As we’ve discussed previously the COVID-19 Pandemic has had an unprecedented negative impact on the economy of the entire world. It’s impact has resulted in record unemployment, record federal deficit’s, business closures and so on. But while all those devastating realities are economic, they were not economically induced. They were health induced. The fundamentals of the marketplace haven’t changed. People still want to socialize. They want to attend sports events. They want to travel. And they want to buy and sell real estate. And because the desire is there and the climate is so right, especially in real estate, that is why I believe as the restraints are removed, the economy will bounce back very rapidly. And we are beginning to see that in real estate. At the end of March, market activity had dropped by about 90%. Early April we were down about 70%. The month of April sales were down year over year by about 62%. Now May figures show a drop in activity of about 42.3% year over year. That tren d can be more fully appreciated when we track it on a graph.
Now unfortunately we only have raw data on a monthly basis. To truly see the impact of COVID-19, decline and recovery, we would need to pinpoint data daily, or at least weekly. But from the graph you will see that while 2019 registered more sales than 2018, in actual fact 2020 started out in January and February stronger than either 2018 or 2019. COVID-19 impacted the market in mid March and the sales trended downward rather than upward. But the real impact was evident in April. May as you can see is rebounding, and while we still have a way to go, we are more than halfway back and moving rapidly in the right direction.

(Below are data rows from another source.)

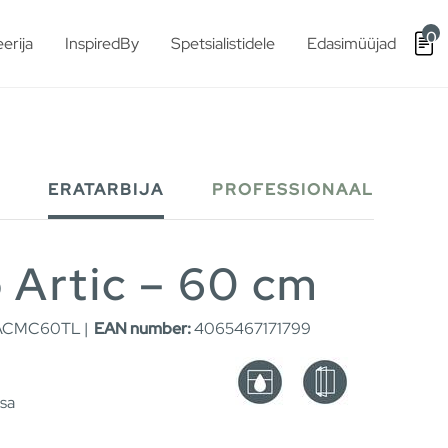
0
erija
InspiredBy
Spetsialistidele
Edasimüüjad
ERATARBIJA
PROFESSIONAAL
 Artic – 60 cm
ACMC60TL |
EAN number:
4065467171799
esa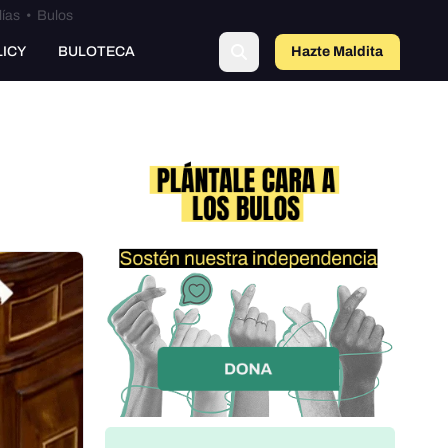
lías
•
Bulos
LICY
BULOTECA
Hazte Maldit
a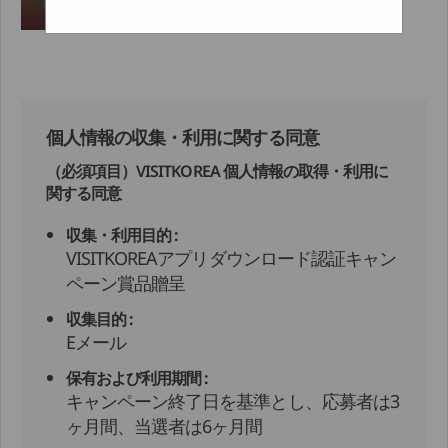
個人情報の収集・利用に関する同意
（必須項目）VISITKOREA 個人情報の取得・利用に
関する同意
収集・利用目的 :
VISITKOREAアプリダウンロード認証キャン
ペーン賞品贈呈
収集目的 :
Eメール
保有および利用期間 :
キャンペーン終了日を基準とし、応募者は3
ヶ月間、当選者は6ヶ月間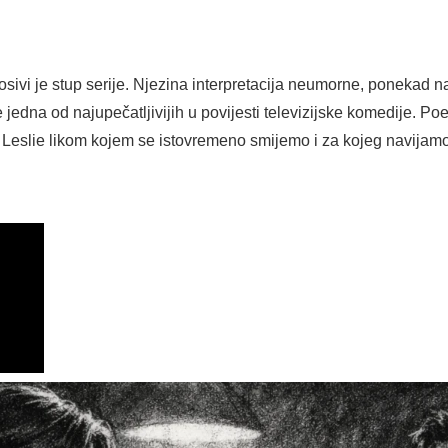
sivi je stup serije. Njezina interpretacija neumorne, ponekad 
jedna od najupečatljivijih u povijesti televizijske komedije. Po
 Leslie likom kojem se istovremeno smijemo i za kojeg navijamo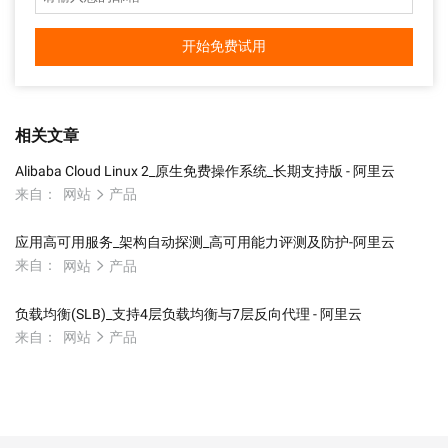
开始免费试用
相关文章
Alibaba Cloud Linux 2_原生免费操作系统_长期支持版 - 阿里云
来自：
网站
产品
应用高可用服务_架构自动探测_高可用能力评测及防护-阿里云
来自：
网站
产品
负载均衡(SLB)_支持4层负载均衡与7层反向代理 - 阿里云
来自：
网站
产品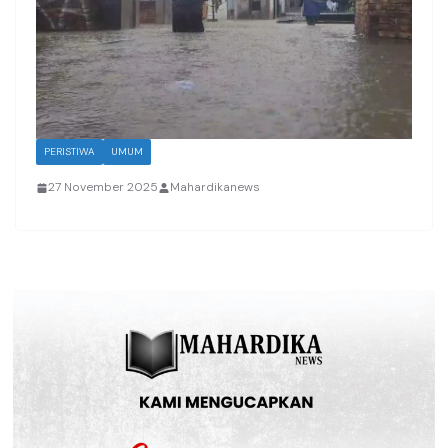
PERISTIWA
UMUM
27 November 2025
Mahardikanews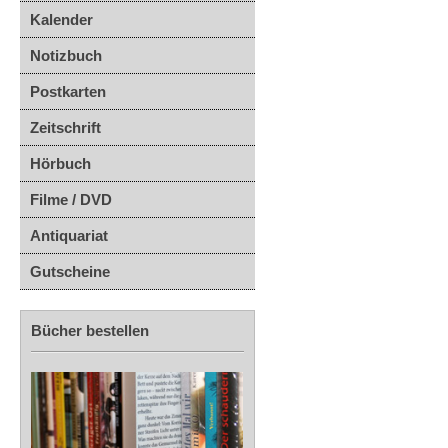
Kalender
Notizbuch
Postkarten
Zeitschrift
Hörbuch
Filme / DVD
Antiquariat
Gutscheine
Bücher bestellen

But to really understand the strength in the marketplace, in spite of the COVID-19 pandemic, we need to look at the impact the slowdown is having on home prices. Have a look at the price trends in the various municipalities in the first 5 months of the year, and compare those to the same 5 month period in 2019.
As you can see, prices throughout the region continue to hold steady, they are consistently higher than they were the same period in 2019 and in fact for the region overall the average price in May was the highest it has been. It would appear that as we come out of the restrictions caused by COVID-19, the real estate market is positioned to move forward as it was before the interruptions.